Step 1 — Boundary conditions for a closed pipe: A closed end is a rigid boundary → displacement node (particles cannot move). An open end is a free boundary → displacement antinode (particles move freely).

Step 2 — Standing wave pattern must fit these conditions: The wave pattern must have a NODE at the closed end and an ANTINODE at the open end.

Step 3 — Allowed lengths: The distance from a node to the nearest antinode is always λ/4. So the minimum pipe length is L = λ/4 → fundamental: λ = 4L → $f_{1}$ = $\frac{v}{4L}$.

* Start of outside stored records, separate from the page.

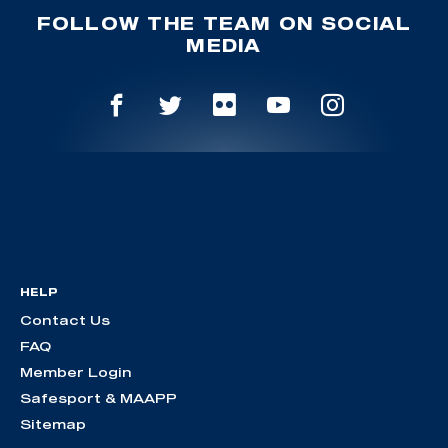
FOLLOW THE TEAM ON SOCIAL
MEDIA
HELP
Contact Us
FAQ
Member Login
Safesport & MAAPP
Sitemap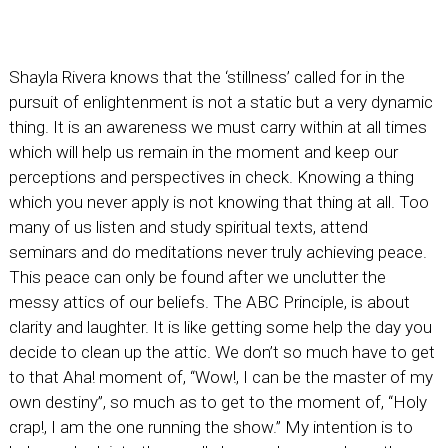
Shayla Rivera knows that the ‘stillness’ called for in the
pursuit of enlightenment is not a static but a very dynamic
thing. It is an awareness we must carry within at all times
which will help us remain in the moment and keep our
perceptions and perspectives in check. Knowing a thing
which you never apply is not knowing that thing at all. Too
many of us listen and study spiritual texts, attend
seminars and do meditations never truly achieving peace.
This peace can only be found after we unclutter the
messy attics of our beliefs. The ABC Principle, is about
clarity and laughter. It is like getting some help the day you
decide to clean up the attic. We don’t so much have to get
to that Aha! moment of, “Wow!, I can be the master of my
own destiny”, so much as to get to the moment of, “Holy
crap!, I am the one running the show.” My intention is to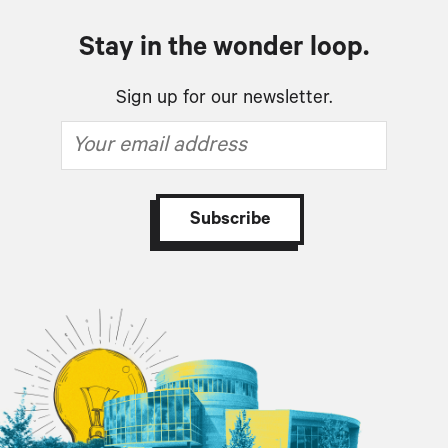
Stay in the wonder loop.
Sign up for our newsletter.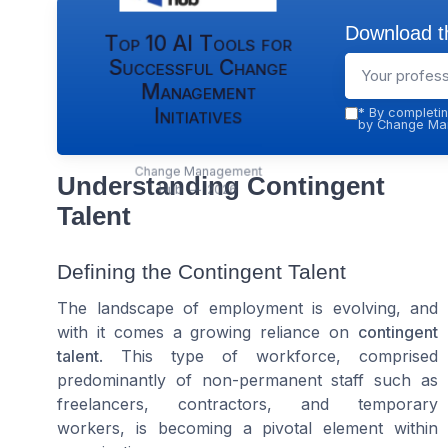
Download th
Top 10 AI Tools for
Successful Change
Management
Initiatives
*
By completin
by Change Man
Change Management
Understanding Contingent
Hub — 2026
Talent
Defining the Contingent Talent
The landscape of employment is evolving, and
with it comes a growing reliance on
contingent
talent
. This type of workforce, comprised
predominantly of non-permanent staff such as
freelancers, contractors, and temporary
workers, is becoming a pivotal element within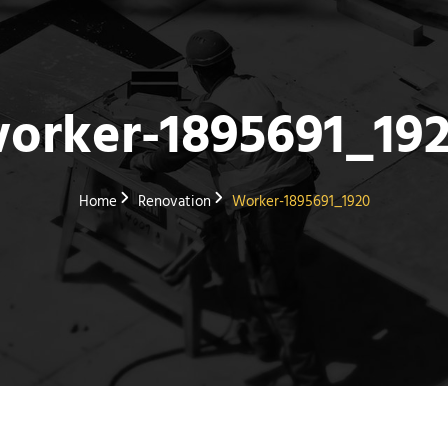
orker-1895691_19
Home
Renovation
Worker-1895691_1920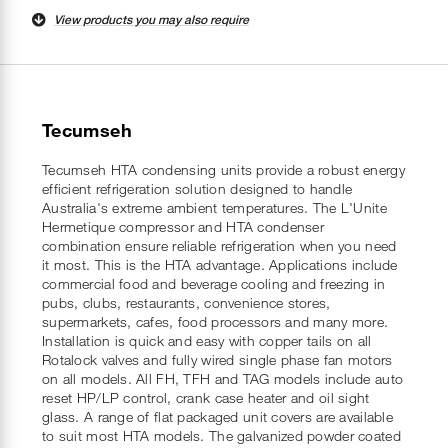
View products you may also require
Tecumseh
Tecumseh HTA condensing units provide a robust energy
efficient refrigeration solution designed to handle
Australia's extreme ambient temperatures. The L'Unite
Hermetique compressor and HTA condenser
combination ensure reliable refrigeration when you need
it most. This is the HTA advantage. Applications include
commercial food and beverage cooling and freezing in
pubs, clubs, restaurants, convenience stores,
supermarkets, cafes, food processors and many more.
Installation is quick and easy with copper tails on all
Rotalock valves and fully wired single phase fan motors
on all models. All FH, TFH and TAG models include auto
reset HP/LP control, crank case heater and oil sight
glass. A range of flat packaged unit covers are available
to suit most HTA models. The galvanized powder coated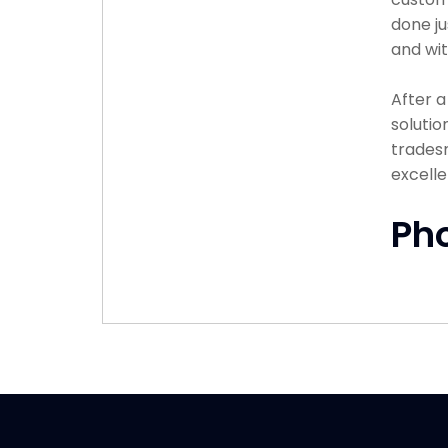
done ju
and wit
After 
solutio
tradesm
excelle
Ph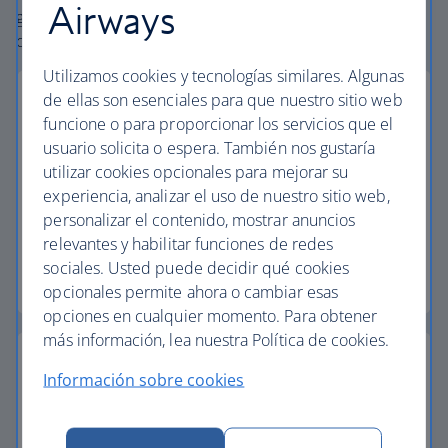
Airways
globe. From start to finish consider your holiday taken
care of.
Utilizamos cookies y tecnologías similares. Algunas
de ellas son esenciales para que nuestro sitio web
funcione o para proporcionar los servicios que el
usuario solicita o espera. También nos gustaría
Low deposits
utilizar cookies opcionales para mejorar su
experiencia, analizar el uso de nuestro sitio web,
Secure your holiday with a low deposit and spread
personalizar el contenido, mostrar anuncios
the cost with flexible payments.
relevantes y habilitar funciones de redes
sociales. Usted puede decidir qué cookies
Low deposit holidays
opcionales permite ahora o cambiar esas
opciones en cualquier momento. Para obtener
más información, lea nuestra Política de cookies.
Información sobre cookies
Baggage allowance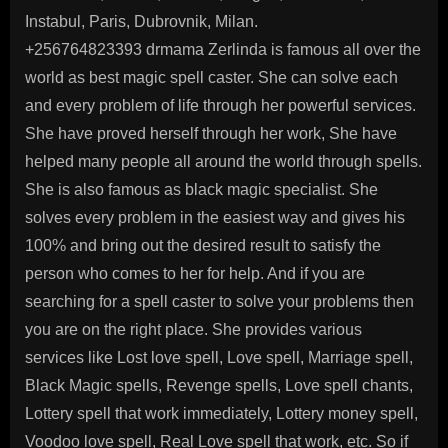
Instabul, Paris, Dubrovnik, Milan.
+256764823393 drmama Zerlinda is famous all over the
world as best magic spell caster. She can solve each
and every problem of life through her powerful services.
She have proved herself through her work, She have
helped many people all around the world through spells.
She is also famous as black magic specialist. She
solves every problem in the easiest way and gives his
100% and bring out the desired result to satisfy the
person who comes to her for help. And if you are
searching for a spell caster to solve your problems then
you are on the right place. She provides various
services like Lost love spell, Love spell, Marriage spell,
Black Magic spells, Revenge spells, Love spell chants,
Lottery spell that work immediately, Lottery money spell,
Voodoo love spell, Real Love spell that work, etc. So if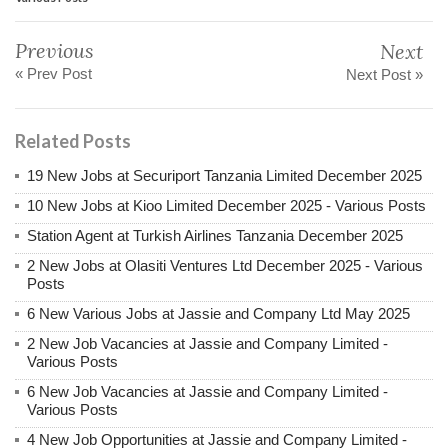
Previous
Next
« Prev Post
Next Post »
Related Posts
19 New Jobs at Securiport Tanzania Limited December 2025
10 New Jobs at Kioo Limited December 2025 - Various Posts
Station Agent at Turkish Airlines Tanzania December 2025
2 New Jobs at Olasiti Ventures Ltd December 2025 - Various
Posts
6 New Various Jobs at Jassie and Company Ltd May 2025
2 New Job Vacancies at Jassie and Company Limited -
Various Posts
6 New Job Vacancies at Jassie and Company Limited -
Various Posts
4 New Job Opportunities at Jassie and Company Limited -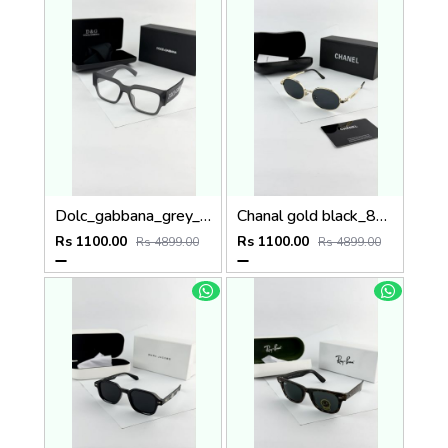
Dolc_gabbana_grey_plano_6184
Chanal gold black_8071
Rs 1100.00
Rs 1100.00
Rs 4899.00
Rs 4899.00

Step 4 — Next allowed pattern: To add another node-to-antinode segment: L = 3λ/4 → λ = 4L/3 → f = 3$\frac{v}{4L}$ = 3$f_{1}$ (3rd harmonic).

Step 5 — Pattern of allowed harmonics: L = (2n−1)λ/4 for n = 1, 2, 3… → $f_n$ = (2n−1)$\frac{v}{4L}$ = $f_{1}$, 3$f_{1}$, 5$f_{1}$… These are the 1st, 3rd, 5th… harmonics — ODD harmonics only.

Step 6 — Why no even harmonics? Even harmonics would require the pattern to end with a node at both ends or antinodes at both ends — violating the closed-open boundary conditions.

Conclusion: The asymmetric boundary condition (node-antinode) of a closed pipe strictly forbids even harmonics. This is a consequence of geometry, not material properties.